If it ain’t broke, don’t fix it.
”Some plan sponsors deem the plan a success if there are no significant issues within the plan. Plan sponsors adopting this approach typically have no stated goals and no agreed upon measure of success. Timely deferrals, passing the testing, and no employee complaints typically define this approach. While this may sound extreme, it is common. Unfortunately, this thinking by the plan sponsor has serious deficiencies. First, this approach may leave the committee and board members exposed due to lack of consideration of fiduciary responsibility and liability. Without a consistent and thorough benchmarking process, participants and the organization may overpay for services, which is a breach of fiduciary responsibility. Relying on the provider’s investment information alone may lead to a concentration in proprietary funds. In February 2013, the Department of Labor addressed this in its publication, “Target Date Retirement Funds — Tips for ERISA Plan Fiduciaries.” Second, plan design and services may not adequately address participants’ needs and in some cases may actually work against participants’ ability to retire. While the plan may be “working,” it may not be successful.   

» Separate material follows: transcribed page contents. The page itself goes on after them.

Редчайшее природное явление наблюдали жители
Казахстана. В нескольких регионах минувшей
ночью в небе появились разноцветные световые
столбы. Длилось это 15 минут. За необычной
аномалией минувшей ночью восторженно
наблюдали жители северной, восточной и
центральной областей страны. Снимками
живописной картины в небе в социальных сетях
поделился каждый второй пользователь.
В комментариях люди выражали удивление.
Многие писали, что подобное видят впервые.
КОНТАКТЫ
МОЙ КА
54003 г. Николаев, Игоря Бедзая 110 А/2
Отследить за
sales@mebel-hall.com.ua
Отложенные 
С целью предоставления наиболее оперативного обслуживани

Industry trends, provider technology, and the application of behavioral economics all move the focus of retirement plan success toward participant outcomes. Consider that if the plan “works,” fiduciary responsibilities are carried out and documented, the plan passes testing and Department of Labor or Internal Revenue Service audits, and few participants complain. However, if participants are invested inappropriately for their age, deferring at inadequate levels for retirement and completely unengaged with the plan, who has benefited? The participants clearly have not benefited because they will likely arrive at retirement with potentially poor and devastating results. What about the company? What about the money that was invested in a company match or a profit sharing plan? What about all the time and energy invested by the various individuals in Human Resources and Finance departments? Was this capital invested to achieve a return, or did it become another line item on the P&L? Organizations that settle for the “it’s not broken” approach to success not only lose the return on the investment but also lose an opportunity to build value in employee ranks. They also risk workers over age 70 having no intention of leaving their position at the organization because they lack the ability to retire. We have all heard the saying, “I’ll just work until I die.”

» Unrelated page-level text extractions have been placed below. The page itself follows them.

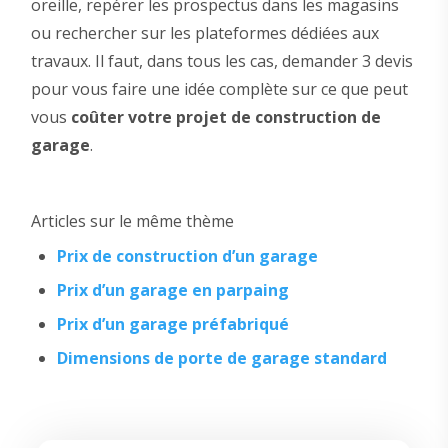
oreille, repérer les prospectus dans les magasins
ou rechercher sur les plateformes dédiées aux
travaux. Il faut, dans tous les cas, demander 3 devis
pour vous faire une idée complète sur ce que peut
vous
coûter votre projet de construction de
garage
.
Articles sur le même thème
Prix de construction d’un garage
Prix d’un garage en parpaing
Prix d’un garage préfabriqué
Dimensions de porte de garage standard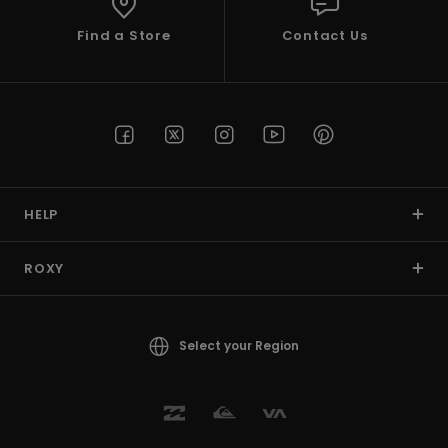
Find a Store
Contact Us
HELP
ROXY
Select your Region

Three Steps to Retirement Plan Success
It is not necessarily incumbent upon you to set an organizational goal for your retirement plan program of an 85 percent income replacement for your participants, although that goal has strategic benefits. Instead, at a minimum, every plan sponsor needs to adopt three steps, which if thoughtfully worked through will help any organization achieve goals of retirement plan success. While these three steps are straightforward, they do require a willingness to ask questions and have discussions that the retirement plan committee or the organization may not have had in the past.   

There are two rules that create boundaries for this process of success. First, the process and decisions must fit within the confines of ERISA. Second, the decisions should be made in a research-based systematic approach. ERISA’s responsibilities of loyalty, prudence, and reasonableness provide an overarching umbrella for this process.   

There are essentially five categories, or topics, of retirement plan management that should be addressed by every retirement plan sponsor. They are plan design, provider management, investment offerings, fiduciary responsibility, and ultimately participant outcomes. I have narrowed these to three steps that, if addressed, will provide the framework for an organization’s retirement plan success. I removed fiduciary responsibility as a step because fiduciary responsibility addresses how an employer carries out its duties. As stated earlier, a research-driven fiduciary approach should be the foundation of this process. I also removed participant outcomes because outcomes will be a function of services provided and plan design. Therefore, the remaining three steps for retirement plan success are Goal-Driven Plan Design, Provider and Advisor Value, and a Participant-Driven Investment Menu.

Step 1: Goal-Driven Plan Design
Stephen Covey made the term “begin with the end in mind” famous in his book, The Seven Habits of Highly Effective People. This term is fitting for the beginning of many endeavors, including defining success for a retirement plan program. The plan’s design will have a large — and some would argue the largest — impact on your participants’ ability to retire as well as on your company’s expenditures. Inefficient plan design can result in wasted resources and poor participant outcomes. In contrast, goal-driven plan design considers your corporate culture as well as your corporate budget. Therefore, this is the question that must be asked: What is your organizations’ goal for the plan? Recruitment? Retention? A moral obligation to provide for employees? Declining efficiencies and the need for older participants to retire? Answering the question about the goal for the plan will undoubtedly take more than a few minutes to answer and will likely require input from many constituents in the organization. However, once you know the answer, you are indeed on the road to success. Eligibility, vesting, the adoption of automatic features, and the default deferral rate, along with the match formula (if offered) can all be derived from answering the question about the plan’s goal.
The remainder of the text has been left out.